Here's an article from 2003 about a guy who was at the time the official international ambassador of the Romani people to the United Nations, which seems pretty close to being an official spokesperson.

    
http://www.utexas.edu/features/archive/2003/romani.html

QUOTE:




What's in a Name?: Professor takes on roles
                        of Romani activist and spokesperson to improve
                        plight of his ethnic group


Ian Hancock is not a gypsy. He is a Romani. The difference in nomenclature is so important that Hancock, a professor of English, linguistics and Asian studies at The University of Texas at Austin since 1972, has devoted most of his adult life to dispelling ignorance about the ethnic group into which he was born.

Romanticized,
                                                fictional representation
                                                of 'gypsies' from cover
                                                of song book

Romanticized, fictional representations of “gypsies” leave the general public with little accurate information about Romanies.

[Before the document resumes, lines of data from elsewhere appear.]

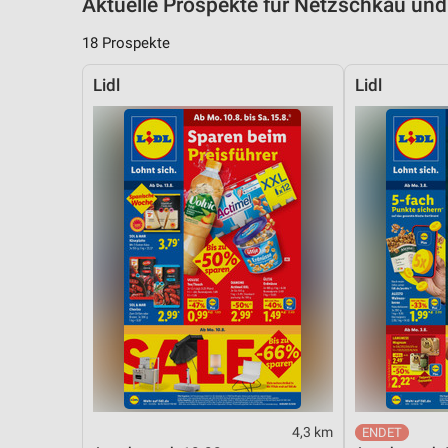
Aktuelle Prospekte für Netzschkau u
18 Prospekte
Lidl
Lidl
4,3 km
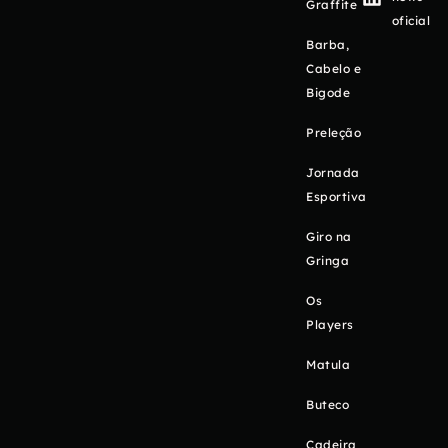
Graffite
oficial
Barba,
Cabelo e
Bigode
Preleção
Jornada
Esportiva
Giro na
Gringa
Os
Players
Matula
Buteco
Cadeira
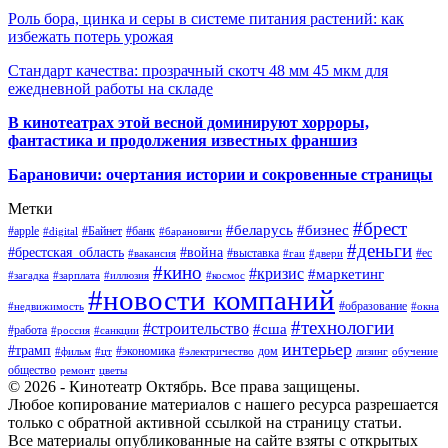
Роль бора, цинка и серы в системе питания растений: как
избежать потерь урожая
Стандарт качества: прозрачный скотч 48 мм 45 мкм для
ежедневной работы на складе
В кинотеатрах этой весной доминируют хорроры,
фантастика и продолжения известных франшиз
Барановичи: очертания истории и сокровенные страницы
Метки
#брест
#беларусь
#бизнес
#apple
#Байнет
#банк
#digital
#барановичи
#деньги
#брестская_область
#война
#выставка
#ес
#вакансия
#гаи
#двери
#кино
#кризис
#маркетинг
#загадка
#зарплата
#иллюзия
#космос
#новости компаний
#образование
#недвижимость
#окна
#технологии
#строительство
#сша
#работа
#россия
#санкции
интерьер
#трамп
#экономика
дом
#фильм
#цт
#электричество
лизинг
обучение
общество
ремонт
цветы
© 2026 - Кинотеатр Октябрь. Все права защищены.
Любое копирование материалов с нашего ресурса разрешается
только с обратной активной ссылкой на страницу статьи.
Все материалы опубликованные на сайте взяты с открытых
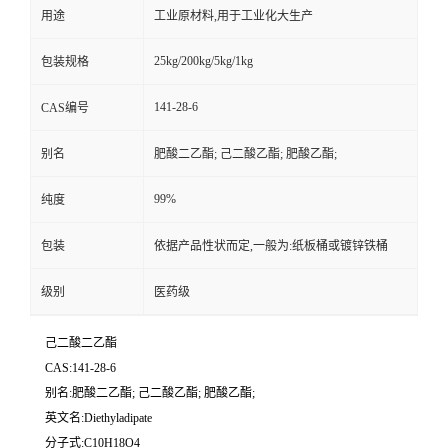
用途
工业原材料,用于工业化大生产
25kg/200kg/5kg/1kg
包装规格
141-28-6
CAS编号
别名
肥酸二乙酯; 己二酸乙酯; 肥酸乙酯;
99%
纯度
包装
依据产品性状而定,一般为:纸板桶或镀锌铁桶
级别
医药级
己二酸二乙酯
CAS:141-28-6
别名:肥酸二乙酯; 己二酸乙酯; 肥酸乙酯;
英文名:Diethyladipate
分子式:C10H18O4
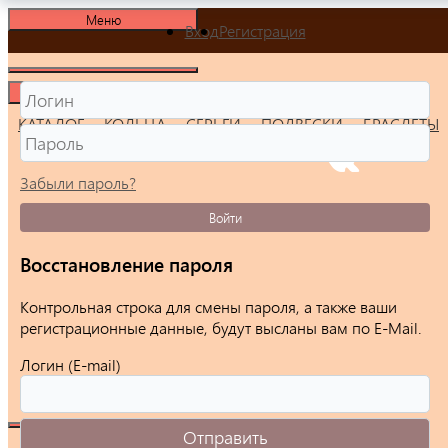
Меню
Вход
Регистрация
Меню
КАТАЛОГ
КОЛЬЦА
СЕРЬГИ
ПОДВЕСКИ
БРАСЛЕТЫ
Забыли пароль?
Войти
Восстановление пароля
Контрольная строка для смены пароля, а также ваши
регистрационные данные, будут высланы вам по E-Mail.
Логин (E-mail)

“Most people don’t know that appending the name ‘gypsy’ to my people is both wrong and pejorative,” says Hancock, the official ambassador to the United Nations and UNICEF for the world’s 15 million Romanies and the only Romani to have been appointed to the U.S. Holocaust Memorial Council. “‘Gypsy’ is simply a shortened form of Egyptian—that’s what many outsiders thought Romanies were. Using a little ‘g’ in ‘gypsy’ also compounds the problem because that indicates that as a common noun it’s a lifestyle choice and not that we’re an actual ethnic group.

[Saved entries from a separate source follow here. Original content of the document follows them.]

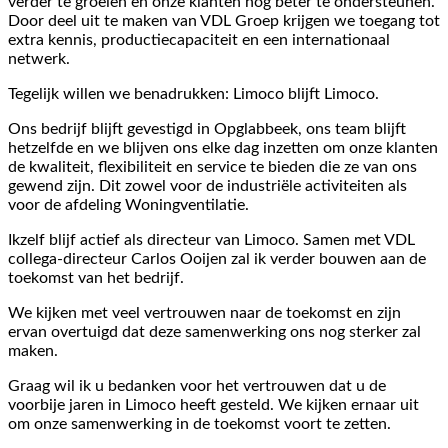
verder te groeien en onze klanten nog beter te ondersteunen.
Door deel uit te maken van VDL Groep krijgen we toegang tot
extra kennis, productiecapaciteit en een internationaal
netwerk.
Tegelijk willen we benadrukken: Limoco blijft Limoco.
Ons bedrijf blijft gevestigd in Opglabbeek, ons team blijft
hetzelfde en we blijven ons elke dag inzetten om onze klanten
de kwaliteit, flexibiliteit en service te bieden die ze van ons
gewend zijn. Dit zowel voor de industriële activiteiten als
voor de afdeling Woningventilatie.
Ikzelf blijf actief als directeur van Limoco. Samen met VDL
collega-directeur Carlos Ooijen zal ik verder bouwen aan de
toekomst van het bedrijf.
We kijken met veel vertrouwen naar de toekomst en zijn
ervan overtuigd dat deze samenwerking ons nog sterker zal
maken.
Graag wil ik u bedanken voor het vertrouwen dat u de
voorbije jaren in Limoco heeft gesteld. We kijken ernaar uit
om onze samenwerking in de toekomst voort te zetten.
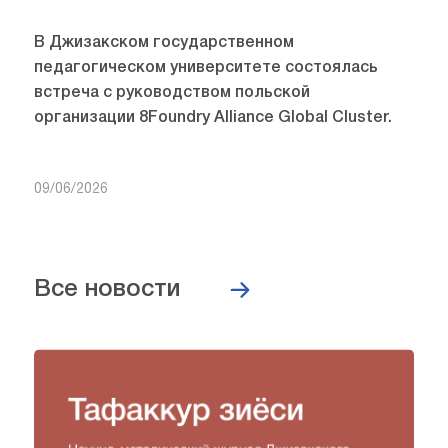
В Джизакском государственном
педагогическом университете состоялась
встреча с руководством польской
организации 8Foundry Alliance Global Cluster.
09/06/2026
Все новости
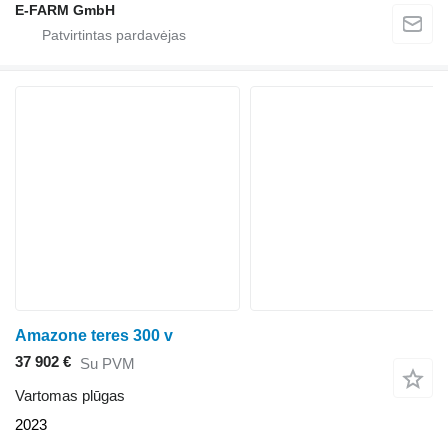
E-FARM GmbH
Amazone teres 300 v
37 902 €
Su PVM
Vartomas plūgas
2023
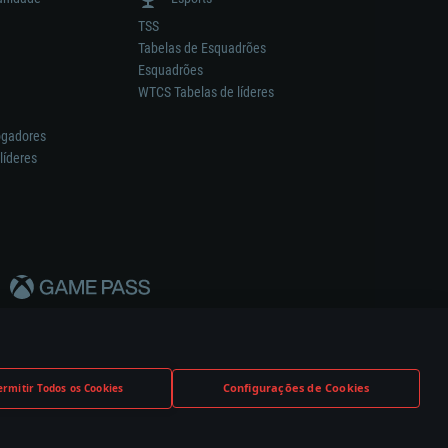
TSS
Tabelas de Esquadrões
Esquadrões
WTCS Tabelas de líderes
ogadores
líderes
Configurações de Cookies
ermitir Todos os Cookies
nstrutor.
Definições de Cookies
Apoio ao Cliente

“Most people don’t even have a minimal education about Romanies. They don’t know that seventy percent of the Romani population of Nazi-occupied Europe were murdered during the Holocaust. Or that we’re the largest ethnic minority in Europe but have no political strength, military strength, economic strength or a territory. Or, for that matter, that there are over one million Romani Americans.”

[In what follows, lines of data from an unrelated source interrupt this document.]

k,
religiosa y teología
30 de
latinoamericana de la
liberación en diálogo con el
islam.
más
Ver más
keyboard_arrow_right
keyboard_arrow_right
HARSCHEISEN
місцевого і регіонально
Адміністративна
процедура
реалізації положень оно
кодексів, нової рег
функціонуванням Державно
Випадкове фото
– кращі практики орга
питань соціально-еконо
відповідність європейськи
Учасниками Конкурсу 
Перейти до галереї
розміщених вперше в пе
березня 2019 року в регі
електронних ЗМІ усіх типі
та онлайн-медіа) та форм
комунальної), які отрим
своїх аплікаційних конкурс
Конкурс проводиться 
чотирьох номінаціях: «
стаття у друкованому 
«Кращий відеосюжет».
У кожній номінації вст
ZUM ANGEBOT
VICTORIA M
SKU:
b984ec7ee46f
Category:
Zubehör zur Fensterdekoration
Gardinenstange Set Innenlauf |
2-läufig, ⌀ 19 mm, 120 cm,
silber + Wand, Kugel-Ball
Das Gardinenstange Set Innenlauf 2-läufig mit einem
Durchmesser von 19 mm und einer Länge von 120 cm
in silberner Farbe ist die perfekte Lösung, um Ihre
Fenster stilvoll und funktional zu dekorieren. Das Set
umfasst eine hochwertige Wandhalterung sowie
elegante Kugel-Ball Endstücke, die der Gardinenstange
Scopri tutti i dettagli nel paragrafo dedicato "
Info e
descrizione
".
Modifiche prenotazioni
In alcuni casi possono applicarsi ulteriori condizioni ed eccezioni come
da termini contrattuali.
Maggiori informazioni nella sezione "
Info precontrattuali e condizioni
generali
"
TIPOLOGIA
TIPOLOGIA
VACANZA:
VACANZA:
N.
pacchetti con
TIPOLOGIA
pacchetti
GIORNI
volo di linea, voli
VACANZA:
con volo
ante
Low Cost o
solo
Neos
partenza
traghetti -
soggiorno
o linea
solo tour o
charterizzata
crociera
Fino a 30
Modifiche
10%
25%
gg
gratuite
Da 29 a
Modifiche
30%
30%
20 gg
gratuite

Educating the public about Romani history and culture has been a colossal task for Hancock because most individuals do, unfortunately, have a graphic mental image of the “typical gypsy,” but they have formed their ideas from all the wrong information.

According to Hancock, most people are only familiar with the surfeit of romantic fairytale myths that surround the diverse collection of individuals erroneously termed “gypsies.”

Novels, poems, plays, films and songs over the past several centuries have portrayed ‘gypsies’ as free-spirited, promiscuous, indigent criminals who dance around campfires and are fortunetellers, thieves and liars. ‘Gypsies’ are carefree and enjoy an almost childlike innocence and release from duty. ‘Gypsies’ practice witchcraft, steal babies in the dead of night and are filthy and unkempt, so the stories say.

“This ridiculous fictional image has taken on a life of its own,” says Hancock. “The cliché description of Romanies is so deeply rooted that it may never totally be eradicated. There are countless representations in films and books of Italians as Mafia members, but no one actually believes that all Italians are Mafia members. That is not true for my people.”



So he doesn't like cap-g Gypsy because that implies its an ethnic group and his ethnic group is called "Romani", and he doesn't like small-g gypsy because that implies that it's a lifestyle choice, etc.  (The article goes on to discuss horrific oppression of Romani people in Europe, etc.)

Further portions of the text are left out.